You might also consider running another 12/2 cable for any future or present equipment that might be 240V.  It would be cheaper to do it all at one time rather than for it to be 2 separate jobs.

Following the recommendations of many a HiFi Guru, I’ve hired an licensed electrician to run 30 amp circuits with 10 gauge wire for my stereo gear. I told him I’d supply the PS Audio PowerPort Classic Outlets (I believe these are similar to the JPS Labs outlets shown above.)

Here’s my question — the electrician tells me that he connects a “tail” of 12 gauge wire to the heavier 10 gauge wire on the outlet end, making it easier to connect to the outlet. 

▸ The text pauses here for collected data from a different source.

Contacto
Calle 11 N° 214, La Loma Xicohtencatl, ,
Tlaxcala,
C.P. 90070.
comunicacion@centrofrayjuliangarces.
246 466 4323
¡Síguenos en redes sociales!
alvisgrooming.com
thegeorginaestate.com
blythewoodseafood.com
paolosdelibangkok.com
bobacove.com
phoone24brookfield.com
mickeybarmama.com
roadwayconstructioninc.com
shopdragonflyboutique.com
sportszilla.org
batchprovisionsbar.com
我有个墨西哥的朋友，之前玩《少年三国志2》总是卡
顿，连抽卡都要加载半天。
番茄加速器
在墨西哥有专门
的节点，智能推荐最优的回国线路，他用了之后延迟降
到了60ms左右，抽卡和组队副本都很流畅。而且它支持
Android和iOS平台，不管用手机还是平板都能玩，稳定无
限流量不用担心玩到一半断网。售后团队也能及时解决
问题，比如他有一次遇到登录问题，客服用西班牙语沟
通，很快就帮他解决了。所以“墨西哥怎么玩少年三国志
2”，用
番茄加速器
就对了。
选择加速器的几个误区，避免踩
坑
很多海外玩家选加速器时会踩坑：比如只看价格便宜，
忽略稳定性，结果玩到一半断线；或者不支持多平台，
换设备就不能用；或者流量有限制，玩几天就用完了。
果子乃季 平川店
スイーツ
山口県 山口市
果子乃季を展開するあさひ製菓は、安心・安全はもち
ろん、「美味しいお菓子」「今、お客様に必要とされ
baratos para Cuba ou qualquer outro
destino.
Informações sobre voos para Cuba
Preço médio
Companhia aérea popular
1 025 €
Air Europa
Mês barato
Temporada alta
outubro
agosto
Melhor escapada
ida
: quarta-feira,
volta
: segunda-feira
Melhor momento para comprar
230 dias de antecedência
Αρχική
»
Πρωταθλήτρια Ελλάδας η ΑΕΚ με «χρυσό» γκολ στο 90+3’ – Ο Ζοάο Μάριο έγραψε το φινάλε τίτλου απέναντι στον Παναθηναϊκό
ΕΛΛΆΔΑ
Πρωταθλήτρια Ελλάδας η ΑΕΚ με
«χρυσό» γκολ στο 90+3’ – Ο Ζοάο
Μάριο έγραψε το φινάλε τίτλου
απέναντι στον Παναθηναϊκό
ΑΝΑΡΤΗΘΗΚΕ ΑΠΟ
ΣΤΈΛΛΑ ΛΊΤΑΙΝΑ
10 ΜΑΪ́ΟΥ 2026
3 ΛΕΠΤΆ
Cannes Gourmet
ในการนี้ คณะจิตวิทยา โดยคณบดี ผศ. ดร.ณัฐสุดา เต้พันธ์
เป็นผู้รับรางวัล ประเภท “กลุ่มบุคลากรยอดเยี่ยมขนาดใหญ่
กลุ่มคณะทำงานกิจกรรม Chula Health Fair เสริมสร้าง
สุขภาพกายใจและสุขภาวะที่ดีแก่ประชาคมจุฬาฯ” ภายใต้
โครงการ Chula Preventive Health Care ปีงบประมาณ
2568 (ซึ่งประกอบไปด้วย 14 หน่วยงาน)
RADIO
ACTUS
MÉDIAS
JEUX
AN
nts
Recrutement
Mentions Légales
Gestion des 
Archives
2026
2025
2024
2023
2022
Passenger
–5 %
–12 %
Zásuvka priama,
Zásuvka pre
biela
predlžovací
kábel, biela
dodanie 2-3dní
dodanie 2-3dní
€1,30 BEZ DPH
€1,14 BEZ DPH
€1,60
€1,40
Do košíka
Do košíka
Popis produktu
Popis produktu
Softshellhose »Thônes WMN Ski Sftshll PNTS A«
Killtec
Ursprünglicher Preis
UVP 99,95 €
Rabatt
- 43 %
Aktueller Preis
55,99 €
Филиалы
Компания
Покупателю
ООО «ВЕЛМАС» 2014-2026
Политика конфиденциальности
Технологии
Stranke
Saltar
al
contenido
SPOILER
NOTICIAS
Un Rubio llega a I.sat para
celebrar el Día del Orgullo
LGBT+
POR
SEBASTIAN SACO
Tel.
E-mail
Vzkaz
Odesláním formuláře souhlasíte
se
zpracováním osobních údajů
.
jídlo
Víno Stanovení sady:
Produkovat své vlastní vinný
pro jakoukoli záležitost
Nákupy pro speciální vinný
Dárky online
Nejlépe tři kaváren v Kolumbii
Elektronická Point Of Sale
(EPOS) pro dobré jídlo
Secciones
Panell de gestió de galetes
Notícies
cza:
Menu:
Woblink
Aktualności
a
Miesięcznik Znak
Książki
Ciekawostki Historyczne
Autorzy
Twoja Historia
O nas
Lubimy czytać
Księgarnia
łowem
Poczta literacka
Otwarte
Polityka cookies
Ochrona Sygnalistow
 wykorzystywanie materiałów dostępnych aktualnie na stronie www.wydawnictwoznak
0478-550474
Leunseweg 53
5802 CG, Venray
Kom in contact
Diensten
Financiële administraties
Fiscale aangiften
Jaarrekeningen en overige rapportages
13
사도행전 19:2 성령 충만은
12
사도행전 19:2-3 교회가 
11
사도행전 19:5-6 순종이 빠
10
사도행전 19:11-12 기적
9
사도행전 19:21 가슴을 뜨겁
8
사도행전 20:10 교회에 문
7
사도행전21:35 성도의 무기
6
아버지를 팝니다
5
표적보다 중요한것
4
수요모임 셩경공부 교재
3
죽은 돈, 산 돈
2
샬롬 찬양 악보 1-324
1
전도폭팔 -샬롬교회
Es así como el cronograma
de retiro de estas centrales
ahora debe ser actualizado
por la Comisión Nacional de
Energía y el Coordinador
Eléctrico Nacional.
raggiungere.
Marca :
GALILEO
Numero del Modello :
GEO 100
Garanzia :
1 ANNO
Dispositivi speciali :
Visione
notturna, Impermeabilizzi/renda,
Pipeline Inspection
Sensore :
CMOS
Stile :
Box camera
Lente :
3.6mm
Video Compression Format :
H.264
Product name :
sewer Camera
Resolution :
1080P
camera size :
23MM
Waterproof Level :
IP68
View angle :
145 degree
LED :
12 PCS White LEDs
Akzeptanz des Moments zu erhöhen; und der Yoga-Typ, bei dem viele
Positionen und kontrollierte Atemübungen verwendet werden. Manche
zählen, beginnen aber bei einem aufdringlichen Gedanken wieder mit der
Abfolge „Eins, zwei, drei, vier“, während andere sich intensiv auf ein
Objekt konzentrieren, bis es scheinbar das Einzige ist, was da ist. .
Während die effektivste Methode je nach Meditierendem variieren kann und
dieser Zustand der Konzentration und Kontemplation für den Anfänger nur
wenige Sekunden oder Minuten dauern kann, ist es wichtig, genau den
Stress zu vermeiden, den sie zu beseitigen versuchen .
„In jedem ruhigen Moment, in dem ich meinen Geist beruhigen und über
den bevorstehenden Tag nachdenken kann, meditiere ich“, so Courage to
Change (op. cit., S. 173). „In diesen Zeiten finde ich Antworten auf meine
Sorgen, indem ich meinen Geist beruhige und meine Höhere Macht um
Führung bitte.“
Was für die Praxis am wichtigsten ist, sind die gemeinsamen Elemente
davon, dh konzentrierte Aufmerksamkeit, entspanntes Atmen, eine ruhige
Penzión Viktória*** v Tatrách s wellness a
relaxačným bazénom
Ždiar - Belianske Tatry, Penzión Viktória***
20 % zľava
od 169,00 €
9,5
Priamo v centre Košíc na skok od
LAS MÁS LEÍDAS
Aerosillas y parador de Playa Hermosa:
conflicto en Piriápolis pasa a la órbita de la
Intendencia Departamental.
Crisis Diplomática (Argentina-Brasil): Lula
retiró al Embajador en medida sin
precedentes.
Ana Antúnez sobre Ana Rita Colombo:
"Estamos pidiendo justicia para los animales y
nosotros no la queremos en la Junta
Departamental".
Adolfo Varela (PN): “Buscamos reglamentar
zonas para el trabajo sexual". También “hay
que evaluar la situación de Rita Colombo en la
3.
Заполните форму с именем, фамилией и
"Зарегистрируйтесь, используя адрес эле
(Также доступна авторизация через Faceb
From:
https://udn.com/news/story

To my mind (a complete electrical newbie), this sounds like it defeats the purpose of installing the 10 gauge wire — to bring more robust electrical power from the circuit to the outlet to the stereo equipment. 

Can those of you who have more experience in this area share your wisdom so I don’t end up with a botched installation?

Thanks much.

Michael 

@sgreg1 

Is that free install and tax credit only for California ? I don’t drive an electric either but could use the free money!